Software & Data Management
The CONTOUR-IR operates as a standalone analog imaging device; no proprietary driver or software is required for basic video capture. When paired with external frame grabbers (e.g., National Instruments PCIe-1433, Epiphan DVI2USB 3.0), it supports time-stamped acquisition in LabVIEW, MATLAB Image Acquisition Toolbox, or Python (OpenCV + DirectShow). For quantitative analysis, users apply radiometric calibration curves—supplied as tabulated responsivity values (µW/mm² per digital unit) at 1310 nm, 1550 nm, and 1700 nm—to convert pixel intensity into irradiance. Audit trails for exposure settings, filter configurations, and environmental conditions (recorded manually or via external sensors) satisfy traceability requirements under ISO/IEC 17025 Clause 7.7. The absence of embedded firmware or network interfaces eliminates cybersecurity concerns associated with IoT-enabled instruments, aligning with ITAR- and EAR-controlled lab infrastructure policies.
Applications
- Laser beam profiling and alignment verification for NIR sources (e.g., 1064 nm Nd:YAG, 1310/1550 nm telecom lasers, 1700 nm supercontinuum)
- Optical system characterization—including M² measurement, wavefront distortion assessment, and focal spot analysis
- Infrared microscopy of semiconductor wafers, photonic integrated circuits (PICs), and transparent polymer substrates
- Non-destructive evaluation (NDE) of coatings, laminates, and composite materials using NIR transmittance contrast
- Quality control of IR-emitting components (LEDs, VCSELs, LD modules) during production testing
- Educational demonstrations of NIR optics, spectral filtering, and photon detection physics
FAQ
Does the CONTOUR-IR provide radiometric calibration out of the box?

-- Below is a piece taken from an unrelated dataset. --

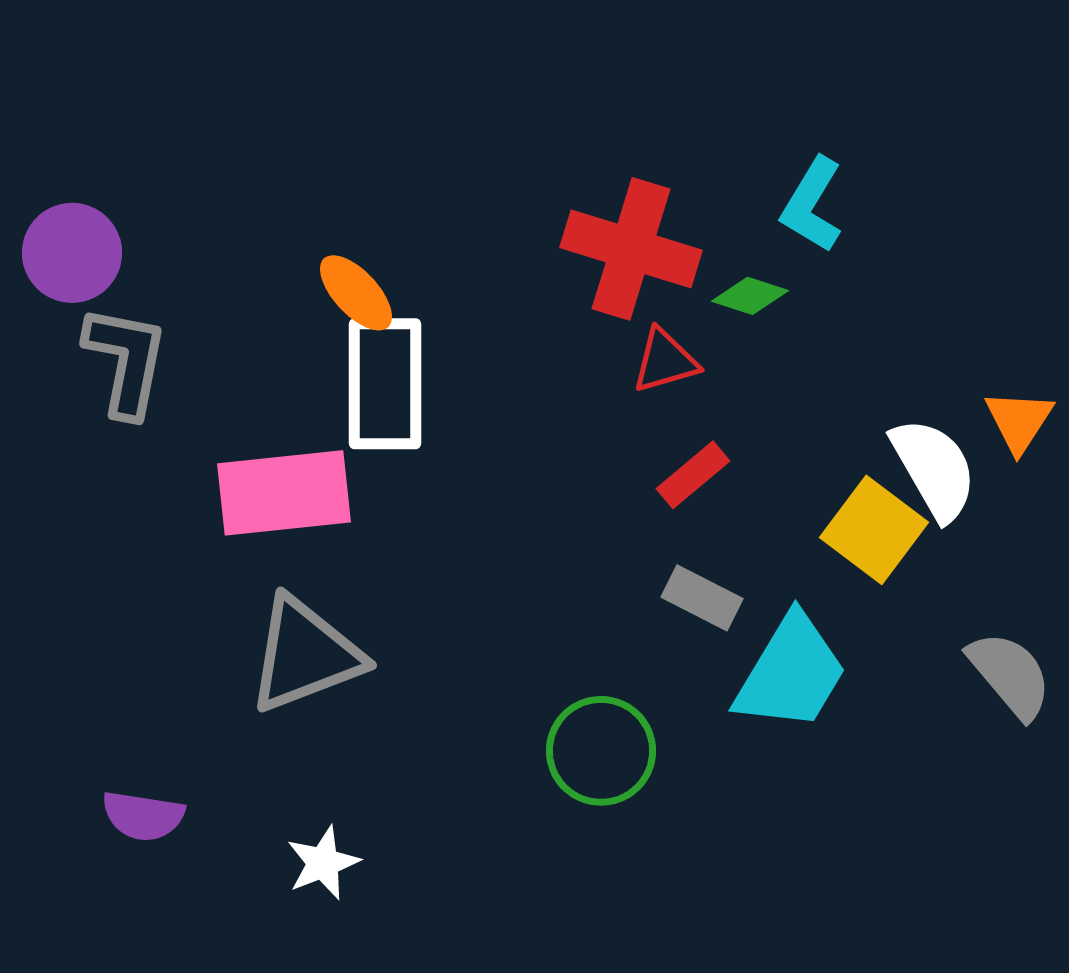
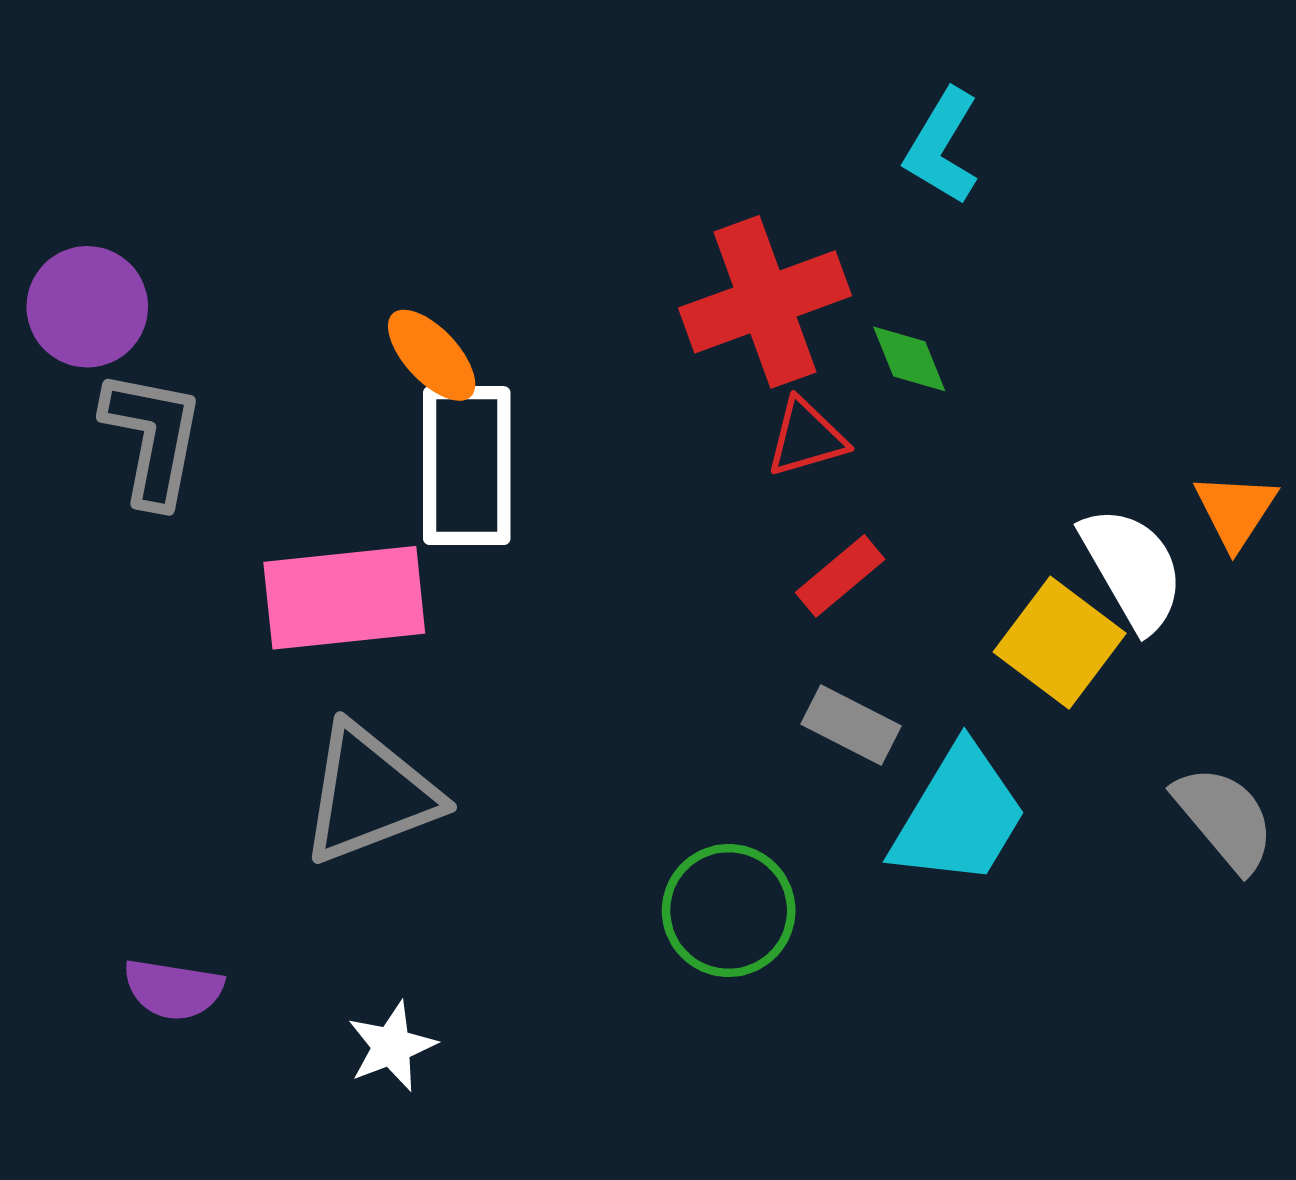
cyan L-shape: (812, 205) -> (942, 147), moved
red cross: (631, 249) -> (765, 302), turned -37
green diamond: (750, 296) -> (909, 359), turned 50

No—radiometric calibration requires user-applied correction factors based on supplied responsivity curves and validated reference sources (e.g., NIST-traceable tungsten halogen lamps with calibrated NIR filters).
Can the camera be used with a microscope objective?
Yes—via optional C-mount microscope adapter kits; effective magnification and working distance depend on selected objective and relay lens configuration.
Is the 1700 nm upper limit an absolute cutoff or a sensitivity threshold?
It reflects the 10% relative quantum efficiency point; measurable signal persists beyond 1700 nm but with rapidly diminishing SNR and increased thermal noise contribution.
What is the maximum permissible irradiance before sensor saturation or damage?
Continuous exposure to >10 mW/mm² at 1550 nm may induce localized heating and temporary responsivity drift; pulsed operation up to 100 MW/cm² (10 ns pulses) is permissible with appropriate attenuation.
How does the CONTOUR-IR differ from the CONTOUR-M and CONTOUR-IR CMOS variants?
The CONTOUR-IR uses a global-shutter CCD optimized for analog video stability and low read noise; the CONTOUR-M integrates an LCD display and battery-ready power management; the CMOS variant prioritizes USB 2.0 digital streaming and software-controllable parameters over analog robustness.